"I'm all right, it's gonna be all right," said Sigel, 30, as he left the courtroom.
"God is good!" added Sigel's mother and manager, Michelle Brown-Derry, jubilant and with good reason. Sigel's one-year prison term was far better than the 30 to 37 months recommended for him under federal sentencing guidelines.
The one-year prison term was a significant break from U.S. District Judge R. Barclay Surrick, who cited Sigel's "post-arrest rehabilitation" from years of drug addiction and his significant charitable work in the African American community.
Surrick noted that Sigel was a regular drug user since age 15, but "almost immediately after he went [for in-patient treatment] he started to take responsibility for his drug addiction."
Sigel thanked Surrick for "a second chance to turn my life around. I know the situation I was in was a reckless, a dangerous situation."

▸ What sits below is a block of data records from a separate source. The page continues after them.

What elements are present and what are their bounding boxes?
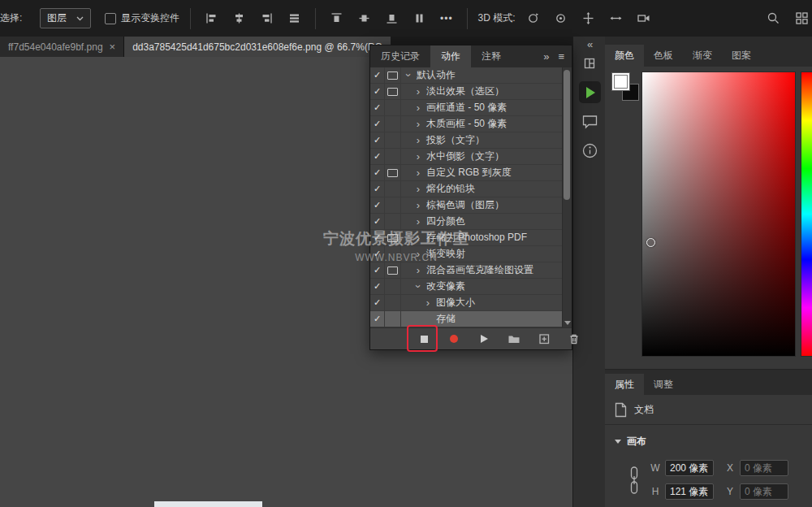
show-transform-option[interactable]: 显示变换控件 [105,11,179,25]
tab-patterns[interactable]: 图案 [722,45,761,67]
dialog-toggle-cell[interactable] [385,246,401,262]
dialog-toggle-cell[interactable] [385,165,401,180]
toggle-item-checkbox[interactable]: ✓ [370,132,385,148]
action-row[interactable]: ✓ › 渐变映射 [370,246,572,262]
dialog-toggle-cell[interactable] [385,84,401,99]
align-left-icon[interactable] [201,8,222,28]
action-row[interactable]: ✓ › 木质画框 - 50 像素 [370,116,572,132]
search-icon[interactable] [763,8,784,28]
action-row[interactable]: ✓ › 投影（文字） [370,132,572,149]
action-row[interactable]: ✓ › 混合器画笔克隆绘图设置 [370,262,572,279]
toggle-item-checkbox[interactable]: ✓ [370,279,385,294]
expander-icon[interactable]: › [404,71,414,80]
toggle-item-checkbox[interactable]: ✓ [370,149,385,164]
expander-icon[interactable]: › [413,102,423,113]
info-panel-button[interactable] [577,139,602,162]
dialog-toggle-cell[interactable] [385,279,401,294]
action-row[interactable]: ✓ › 淡出效果（选区） [370,84,572,100]
action-row[interactable]: ✓ › 默认动作 [370,67,572,84]
saturation-brightness-field[interactable] [641,72,796,357]
dialog-toggle-cell[interactable] [385,116,401,132]
panel-menu-icon[interactable]: ≡ [558,50,564,63]
tab-notes[interactable]: 注释 [471,46,512,67]
foreground-color-swatch[interactable] [611,72,630,91]
dialog-toggle-cell[interactable] [385,311,401,327]
hue-slider[interactable] [801,72,812,357]
expander-icon[interactable]: › [413,200,423,210]
height-input[interactable] [665,483,714,500]
expander-icon[interactable]: › [413,232,423,243]
action-row[interactable]: ✓ › 存储 [370,311,572,327]
action-row[interactable]: ✓ › 四分颜色 [370,214,572,230]
align-middle-icon[interactable] [354,8,374,28]
dialog-toggle-cell[interactable] [385,197,401,213]
align-center-horizontal-icon[interactable] [229,8,249,28]
play-button[interactable] [477,332,490,345]
toggle-item-checkbox[interactable]: ✓ [370,262,385,278]
action-row[interactable]: ✓ › 存储为 Photoshop PDF [370,230,572,246]
dialog-toggle-cell[interactable] [385,214,401,229]
tab-history[interactable]: 历史记录 [370,46,430,67]
slide-3d-icon[interactable] [606,8,626,28]
close-tab-icon[interactable]: × [110,41,116,53]
toggle-item-checkbox[interactable]: ✓ [370,116,385,132]
dialog-toggle-cell[interactable] [385,100,401,115]
align-bars-icon[interactable] [284,8,304,28]
expander-icon[interactable]: › [413,135,423,145]
toggle-item-checkbox[interactable]: ✓ [370,100,385,115]
toggle-item-checkbox[interactable]: ✓ [370,197,385,213]
toggle-item-checkbox[interactable]: ✓ [370,295,385,310]
expander-icon[interactable]: › [413,249,423,259]
tab-swatches[interactable]: 色板 [644,45,683,67]
expander-icon[interactable]: › [423,297,433,308]
canvas-section-header[interactable]: 画布 [615,435,802,448]
dialog-toggle-cell[interactable] [385,230,401,245]
toggle-item-checkbox[interactable]: ✓ [370,67,385,83]
expander-icon[interactable]: › [413,216,423,227]
new-set-button[interactable] [508,332,520,345]
expander-icon[interactable]: › [413,184,423,194]
dialog-toggle-cell[interactable] [385,181,401,197]
dialog-toggle-cell[interactable] [385,262,401,278]
camera-3d-icon[interactable] [633,8,654,28]
action-row[interactable]: ✓ › 水中倒影（文字） [370,149,572,165]
dialog-toggle-cell[interactable] [385,67,401,83]
stop-button[interactable] [417,332,430,345]
show-transform-checkbox[interactable] [105,13,116,24]
tab-properties[interactable]: 属性 [605,374,644,395]
dialog-toggle-cell[interactable] [385,132,401,148]
tab-color[interactable]: 颜色 [605,45,644,67]
expander-icon[interactable]: › [413,265,423,275]
action-row[interactable]: ✓ › 熔化的铅块 [370,181,572,197]
toggle-item-checkbox[interactable]: ✓ [370,165,385,180]
color-picker-handle[interactable] [646,238,655,247]
toggle-item-checkbox[interactable]: ✓ [370,214,385,229]
dialog-toggle-cell[interactable] [385,149,401,164]
action-row[interactable]: ✓ › 棕褐色调（图层） [370,197,572,214]
action-row[interactable]: ✓ › 自定义 RGB 到灰度 [370,165,572,181]
workspace-switcher-icon[interactable] [792,8,812,28]
workspace-icon[interactable] [577,51,602,75]
toggle-item-checkbox[interactable]: ✓ [370,230,385,245]
action-row[interactable]: ✓ › 改变像素 [370,279,572,295]
distribute-vertical-icon[interactable] [409,8,430,28]
link-dimensions-icon[interactable] [629,466,639,495]
new-action-button[interactable] [538,332,551,345]
tab-gradients[interactable]: 渐变 [683,45,722,67]
scrollbar-thumb[interactable] [564,70,570,200]
collapse-panels-icon[interactable]: « [587,38,591,50]
dialog-toggle-cell[interactable] [385,295,401,310]
action-row[interactable]: ✓ › 画框通道 - 50 像素 [370,100,572,116]
actions-scrollbar[interactable] [562,67,572,327]
align-bottom-icon[interactable] [382,8,402,28]
toggle-item-checkbox[interactable]: ✓ [370,246,385,262]
align-right-icon[interactable] [257,8,277,28]
tab-actions[interactable]: 动作 [430,46,471,67]
doc-tab-2[interactable]: dd3a785425d41d675bc2d031e608ef6e.png @ 6… [124,37,391,57]
tab-adjustments[interactable]: 调整 [644,374,683,395]
notes-panel-button[interactable] [577,110,602,133]
roll-3d-icon[interactable] [551,8,571,28]
record-button[interactable] [447,332,460,345]
align-top-icon[interactable] [326,8,347,28]
action-row[interactable]: ✓ › 图像大小 [370,295,572,311]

"I'm a person who realizes he made a lot of mistakes in my life," Sigel added. "I want to try to dedicate my life to correcting as many of those mistakes as possible. My sons are sitting out there [in the courtroom]. I want them to say, 'That's Dwight Grant, that's my dad,' not, 'That's Beanie Sigel.' "
Sigel, whom the judge also fined $25,000, will report in 30 days to a federal prison to be designated. With credit for two months served between Sigel's arrest in July 2003 and when he was freed on bail, and credit for good behavior while in prison, Sigel could be free to resume his career next July.
Surrick's sentence came after a hard-fought five-hour hearing at which Assistant U.S. Attorney Curtis R. Douglas did his best to persuade the judge to give Grant more time behind bars, and defense attorney Cheryl A. Krause worked just as hard to get him less.
Douglas argued that Sigel's sobriety and good works were guaranteed by the fact that he was on electronically monitored house arrest and by the watchfulness of an extended family for whom Sigel was a "meal ticket."